1 Introduction

First of all, we would like to congratulate the authors for their interesting paper, a nice combination of methodological proposal and data analysis. This work is focused on geo-referenced high-dimensional data, with the purpose of identifying spatial and/or temporal patterns. After a first reading, one may think about possible applications of the proposed methodology in environmental sciences (e.g. pollutants concretation patterns), which certainly opens a fruitful application field. In this area, prediction surfaces can be produced by kriging methods adapted to functional data (see [1], for an application to temperature curves). Although prediction is usually the main goal, the identification of similar spatial and/or temporal patterns provides useful information for characterizing and understanding the behaviour of the (complex) underlying process, as it can be clearly seen in the example analyzed in this work.

We would like also to highlight the (purley nonparametric) innovative route followed by the authors: temporal and spatial variation is addressed by combining a treelet analysis with a previous bagging Voronoi strategy, where data representatives are computed as weighted averaged of the data belonging to each cell. With the algorithm presented in Figure 2, the aggregation step offers as outputs a collection of time varying functions and their coupled surfaces.

In our discussion, we would like to address some issues that may possibly lead to an extension or adaption of the method, as well as raising some concerns about the current proposal.

2 Space–time interaction

The final output of the data analysis is provided in Section 4, where Figures 7 and 8 show the selected elements of the reference treelet analysis (TA) basis and the coupled surfaces. The temporal patterns are justified and described in detailed and, as a consequence, the estimated surfaces are also interpreted. Hence, the spatial and the temporal components do not play a symmetric role, which can be clearly noticed in Sect. 2, where \(K\) [the number of latent fields in model (3)] does not depend on the lattice cell.
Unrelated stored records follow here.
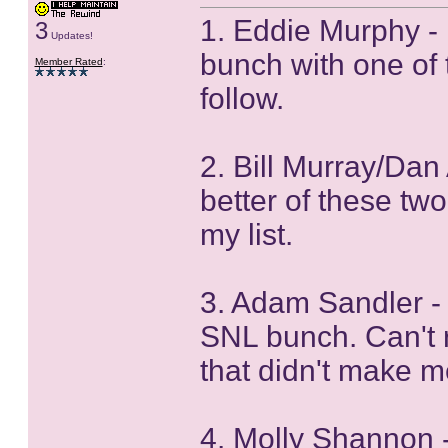
1. Eddie Murphy - 
3
Updates!
bunch with one of 
Member Rated
:
follow.
2. Bill Murray/Dan 
better of these tw
my list.
3. Adam Sandler - 
SNL bunch. Can't r
that didn't make m
4. Molly Shannon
At this stage, a modification of the proposed model can be easily proposed: let’s reverse the role of time and space, and consider the Erlang value at location \({\mathbf {x}}\) for a certain time \(t\) as the response of an additive model with spatially varying reference signals and time varying coefficients, that is:

$$\begin{aligned} E_{t}(\mathbf x)=\sum _{k=1}^KD_k(t)\psi _k(x)+\varepsilon . \end{aligned}$$
(1)

Maybe such a model is not of interest for the project proposal, focused on population dynamics, but it may be useful in other applications. We would like to aks the authors to explain the methodological problems that may arise in analyzing such a model. Can the bagging Voronoi treelet analysis (BVTA) be adapted to this scenario? Is there any room for allowing the parameter \(K\) to vary in space in the original proposal [or in time for model (1)]? Is it possible to estimate space–time signals directly?

Another issue regarding the space–time interaction is the construction of local representatives at different sites, namely \(g_i\) (\(i=1,\ldots ,n\)), which are obtained as a weighted mean with Gaussian istropic weights, and the same applies for the simulation examples in the supplementary material. So implicitely, the method is assuming an isotropic spatial dependence pattern. We are not sure about the impact of this assumption on the current application, but it would be interesting to have some guidelines on how can the procedure be adapted in order to account for anisotropic patterns, that is, how flexible can be the formulation in step 2.

3 Some issues about tuning parameters

The algorithm for the BVTA (Figure 2) depends on some tunning parameters that must be fixed in advanced. Specifically, one must chose \(B\) (number of bootstrap replicates), \(n\) (number of Voronoi elements in the partition), \(J\) (number of functions in the TA orthogonal basis) and \(K\) (which has been commented above). Regarding the bagging strategy (introduced by [2] and analysed by [3]), a large value of \(B\) translates into a higher accuracy of the estimates, as the authors point out in Section 2.2. In the example as well as in the Supplementary Material, the authors consider \(B=50\) (and the results seem satisfactory), but how could a practitioner select the right number of bootstrap replicates? It would be nice to have a (possibly heuristic) idea on how to deal with this parameter. The same happens for \(n\) (selected by minimizing the total averaged variance) and for \(J\), although in the first case the simulations support the selection method and in the second case, it seems that this parameter should be large enough.

Again, we would like to thank the authors for this nice and interesting work and the Editor for giving us the opportunity to read this paper.